I was enjoying myself, that was clear to see, and I almost felt slightly guilty that I had wanted to stay home in Connecticut for winter break instead of discovering a newfound friendship.
Christmas snuck up on me, which was unusual, as I almost always expect it the moment before it happens upon me. I woke up one morning, and Mom and Dad smiled widely and said, “Merry Christmas!”
“I totally forgot about it!” I exclaimed, grinning.
They handed me a present wrapped in blue paper. I tore it open excitedly, pleased to discover several books by my favorite author.
“Thank you so much,” I said, letting myself be enveloped by a hug. “I’m sorry I don’t have anything for you.”
“You’re here, aren’t you?” Dad said. “You’re the only present we could ever want.”
“Even when I’m stubborn and annoying?” I ask.
“Even then,” he said.
I leapt into his arms. “I’m sorry about the way I behaved before.”
The rest of the morning went well. One of the boys had received the gift of a soccer ball, and several of us improvised a game in the dirt.
Then it was time for the competition. We gathered around Cecil, who was to be the referee. Behind him, about fifteen chickens stood in a nervous circle, pecking at the grain scattered in the dirt.
Cecil raised his arm into the air. I took my position beside Tiwu. She gave me a smile, and I grinned, waiting for the whistle. For a tense moment, everything was silent, and then a piercing blast shattered the stillness.
Kids took off. Chickens took off. For one moment, all was complete chaos, and then things spread out. In the midst of it all, I tried to find a target. Tiwu had explained that a chicken could easily outrun a child, and so it was important to catch one quickly. I glanced around, looking for an unsuspecting hen. There was one, standing still in the dust.
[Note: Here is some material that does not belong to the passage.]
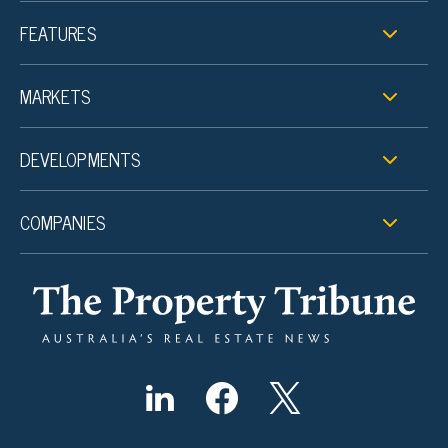
FEATURES
MARKETS
DEVELOPMENTS
COMPANIES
I snuck up behind it, hands outstretched. I was so close. My fingertips brushed its white feathers. And then it suddenly squawked away.
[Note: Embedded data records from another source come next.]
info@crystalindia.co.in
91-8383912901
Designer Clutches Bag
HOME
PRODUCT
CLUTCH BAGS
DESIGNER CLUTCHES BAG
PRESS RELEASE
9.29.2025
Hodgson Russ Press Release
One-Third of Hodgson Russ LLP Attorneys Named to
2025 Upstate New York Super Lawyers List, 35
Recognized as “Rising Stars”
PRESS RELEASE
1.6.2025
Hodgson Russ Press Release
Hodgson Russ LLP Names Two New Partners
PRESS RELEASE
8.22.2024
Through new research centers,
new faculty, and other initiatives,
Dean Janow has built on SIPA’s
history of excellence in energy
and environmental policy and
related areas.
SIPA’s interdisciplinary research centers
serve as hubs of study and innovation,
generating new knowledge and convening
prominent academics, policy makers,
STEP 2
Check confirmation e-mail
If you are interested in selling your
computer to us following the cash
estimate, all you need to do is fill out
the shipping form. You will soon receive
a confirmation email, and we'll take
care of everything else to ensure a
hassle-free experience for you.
I stood up, looking around. Tiwu was off chasing a chicken around a bush; Edward was losing ground as he chased one away from the village. No one else looked anywhere close. I whirled around.
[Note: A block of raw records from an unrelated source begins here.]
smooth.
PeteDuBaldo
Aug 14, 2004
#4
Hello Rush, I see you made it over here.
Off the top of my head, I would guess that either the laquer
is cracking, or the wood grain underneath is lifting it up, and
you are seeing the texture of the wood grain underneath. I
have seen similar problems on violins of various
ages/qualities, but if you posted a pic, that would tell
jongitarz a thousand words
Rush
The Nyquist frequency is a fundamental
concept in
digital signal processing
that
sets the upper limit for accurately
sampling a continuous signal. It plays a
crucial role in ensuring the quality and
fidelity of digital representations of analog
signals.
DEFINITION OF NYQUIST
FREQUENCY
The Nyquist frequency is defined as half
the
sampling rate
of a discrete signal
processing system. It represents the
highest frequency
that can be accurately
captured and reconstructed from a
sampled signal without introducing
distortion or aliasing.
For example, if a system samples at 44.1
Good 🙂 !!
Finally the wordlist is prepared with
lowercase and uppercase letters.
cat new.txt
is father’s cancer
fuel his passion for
In my peripheral vision, I saw a white blur stepping into one of the huts. Here was my chance! I ran towards it, and then entered the empty house. The chicken was there, looking kind of bewildered. I stepped forward, reached out, and… got it! The hen squirmed and squawked in my arms, but I held tight. Happily, I rushed out of the house, holding the chicken above my head like a trophy.
“I caught a chicken!” My gleeful yell rang out above everything, loud and clear. Cecil blew his whistle. The contest had come to an end.
* * *
I decided that Tiwu should get to take my prize. “As my Christmas gift to you,” I explained when she opened her mouth to protest. “You get to eat the chicken; not me. I don’t think I could eat an entire chicken anyway.”
We had laughed and Tiwu said thank you about a million times, and then everything seemed to come to an end. As it turned out, my prophecy that Mom and Dad would finish their work quickly proved correct, and they promised we could leave the next day. We spent much of the afternoon packing but took a break to eat dinner around a fire with the other villagers.
It was a joyful celebration, a hello and goodbye, and many stories were told. Tiwu’s father presented me with a gift—a carved wooden statue of a lion—that he said was a token of friendship and gratitude. I promised Tiwu I would write to her, and she promised she would write back to me, and then as we retired to our hut for the night, we said our final farewells. It was a wistful moment, and I felt sad as I lay in my bed, listening to the howling wind.
We left early the next morning, yawning as we drove away from a sleeping village.
“So did you enjoy yourself after all?” Mom asked with a wry smile.
“I did,” I replied, thinking of my original resistance. How stubborn I was! How silly! I imagined that I had stayed home in Connecticut. I would’ve missed so much—Tiwu, the statue in my backpack, the chicken roasting on the fire.
“Can we come back next year?” I asked Mom.